The words ‘to which nothing can be added … and from which nothing can be taken away’, whatever they precisely meant in this context, seem certainly to imply the principle of a closed canon. There are some scholars who maintain that the word ‘canon’ should be used only where the list of specially authoritative books has been closed; and there is much to be said in favour of this restrictive use of the word (a more flexible word might be used for the collection in process of formation), although it would be pedantic to insist on it invariably. (F. Bruce 2010, 22)
The idea of nothing can be added and nothing taken away comes from a variety of sources. F. F. Bruce cites from the Old Testament (Deut 4:2; cf 12:32), the New Testament (Rev 22:18 f.), the Didache, and Josephus. Of all these citations, Bruce says: “This language can scarcely signify anything other than a closed canon.” (F. Bruce 2010, 23) The impression is given that these citations apply to the Word of God as text, rather than the doctrinal substance of the books. Certainly in the case of Josephus this is a reasonable interpretation, but the other citations are more problematic.
In Deuteronomy we read: “Ye shall not add unto the word which I command you, neither shall ye diminish ought from it, that ye may keep the commandments of the LORD your God which I command you” (Deut 4:2). If this implies a closed canon, how are we to account for the remainder of the Old Testament since, apart from the book of Job, none of it had been written yet? Equally important for we Christians, how are we to account for the New Testament, given that it not only speaks of the fulfillment of the law of Moses in the person of Jesus Christ, but also reveals the Triune God, something never made explicit in the Old Testament, and not even made implicit apart from the reading of Christ back into the Old Testament
Historically, the canon of the Old Testament was accepted by the Christian Church up until time of the Reformation. Henry Wace, in his commentary on the King James Version, admits as much when he writes:
“When the Reformers denied the inspired authority of the books of the Apocrypha, it was by no means their intention to exclude them from use either in public or in private reading. The Articles of the Church of England quote with approbation the ruling of St. Jerome, that though the Church does not use these books for establishment of doctrine, it reads them for example of life and instruction of manners.” [emphasis added] (Wace 1811, xxxvi)
There were individuals who devised lists of books approved for use in the church (such as the “ruling of St. Jerome), lists similar to that used by Protestants today, but these were not authoritative in the wider church. It should be noted that the Bible texts created prior to the Protestant Reformation included what Protestants call the Apocrypha. The Geneva Bible of 1560 and the original King James Version (KJV) of 1611 both contained the Apocrypha, and versions of the KJV with the Apocrypha are available today (although printed versions are quite rare in the United States).
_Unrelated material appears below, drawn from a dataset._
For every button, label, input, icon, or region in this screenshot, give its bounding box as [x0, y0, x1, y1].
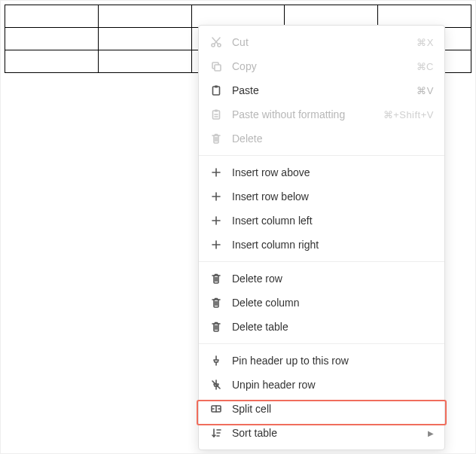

But the situation is more complicated when we discuss the lectionaries, the appointed Scripture readings for the Church year. The King James Bible with Commentary contains, in its introduction, a history of the gradual elimination of the Apocrypha from the Common Lectionary of the Anglican Church. Originally the Lectionary included the Apocrypha with the exception of the books of the Maccabees. Henry Wace notes: “Among the Puritan complaints in the reign of Elizabeth, objections to the public reading of the Apocrypha had no prominent part.” (Wace 1811, xxxvi) Various redactions were made over the years, and while the revised lectionary of 1867 contained readings from the Apocrypha only on weekdays, readings from the Apocrypha were reduced from two months to only three weeks. Of the Anglican Lectionary of 1867, Wace writes:
So small a portion of the apocryphal books has been retained in the present Lectionary that the retention of any would seem intended for little more than an assertion of the Church’s right to use these books if she pleases in public reading. This is still more true of the American Church, which entirely discontinued the use of lessons from the Apocrypha on ordinary week-days ; but still uses such lessons on two or three holy days. The Irish Church on its last revision of the Lectionary has not even retained so much as this. (Wace 1811, xxxviii)
The complete elimination of the Apocrypha from the life of the Protestant Church turns out to be a relatively recent innovation, one which would not have been acceptable to the Reformers.
Bruce, F.F. The Canon of Scripture. Kindle Edition. Downers Grove: IVP Academic, 2010.
Wace, Henry. Holy Bible According to the Authorized Version (A.D. 1611). Edited by Henry Wace. Vol. 1. 2 vols. London: John Murray, 1811.